Task brief
Scan the data, and whenever a line contains "experience", copy it.

Material to process: Begin

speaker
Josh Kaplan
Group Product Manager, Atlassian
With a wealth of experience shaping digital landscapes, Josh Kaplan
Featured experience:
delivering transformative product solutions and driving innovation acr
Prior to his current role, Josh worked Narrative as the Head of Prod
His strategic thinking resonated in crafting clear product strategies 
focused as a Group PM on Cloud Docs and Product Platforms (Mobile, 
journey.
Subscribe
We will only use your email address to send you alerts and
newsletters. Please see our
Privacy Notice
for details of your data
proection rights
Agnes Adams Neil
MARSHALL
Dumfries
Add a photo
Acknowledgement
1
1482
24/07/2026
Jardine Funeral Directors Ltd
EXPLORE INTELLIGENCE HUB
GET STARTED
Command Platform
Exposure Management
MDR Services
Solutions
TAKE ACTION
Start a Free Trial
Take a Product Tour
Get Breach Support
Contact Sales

Material to process: End
Material to process: Begin

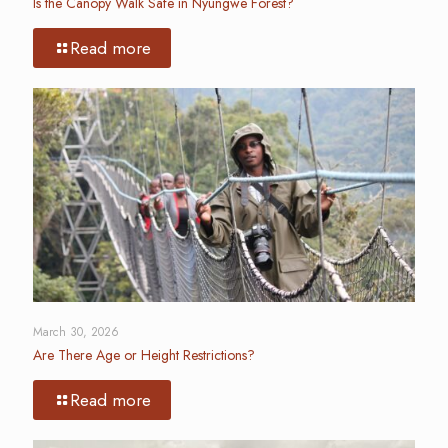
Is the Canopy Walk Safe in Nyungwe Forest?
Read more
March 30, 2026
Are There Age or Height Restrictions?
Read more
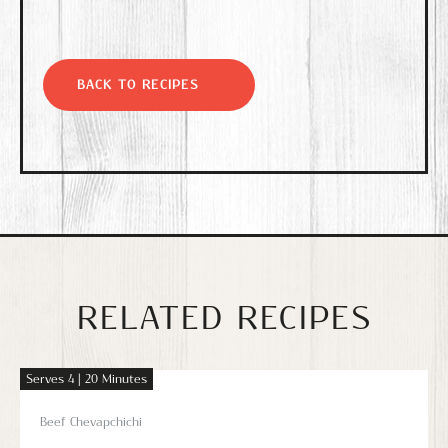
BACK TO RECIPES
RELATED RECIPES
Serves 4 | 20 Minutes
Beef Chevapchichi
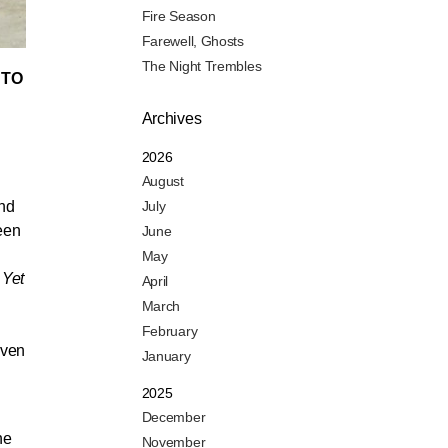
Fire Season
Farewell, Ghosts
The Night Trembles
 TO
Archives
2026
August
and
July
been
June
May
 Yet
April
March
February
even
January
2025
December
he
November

Material to process: End
Material to process: Begin

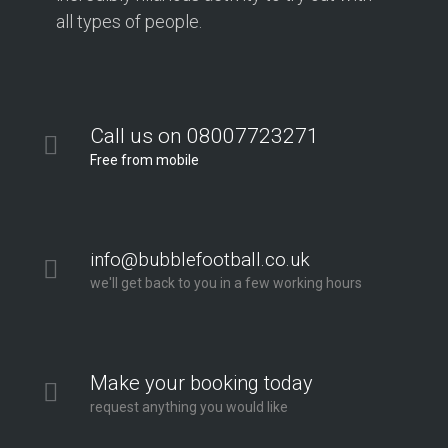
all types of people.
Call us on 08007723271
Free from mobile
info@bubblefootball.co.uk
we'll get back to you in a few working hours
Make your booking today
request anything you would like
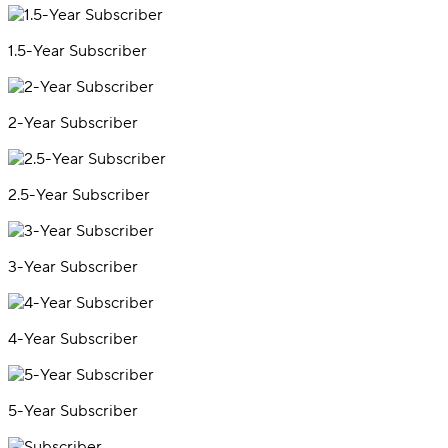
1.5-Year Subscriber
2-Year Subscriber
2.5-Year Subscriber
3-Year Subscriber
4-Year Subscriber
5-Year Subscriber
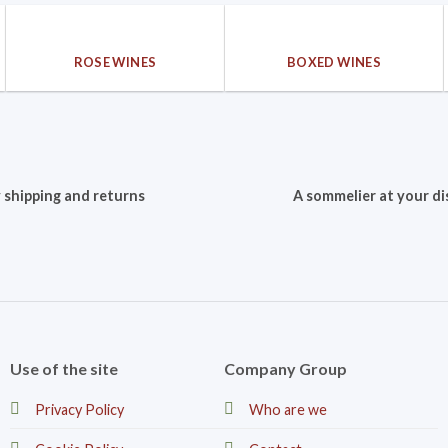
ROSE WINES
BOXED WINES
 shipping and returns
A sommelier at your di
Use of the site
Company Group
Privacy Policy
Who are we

Material to process: End

Solution below
With a wealth of experience shaping digital landscapes, Josh Kaplan
Featured experience:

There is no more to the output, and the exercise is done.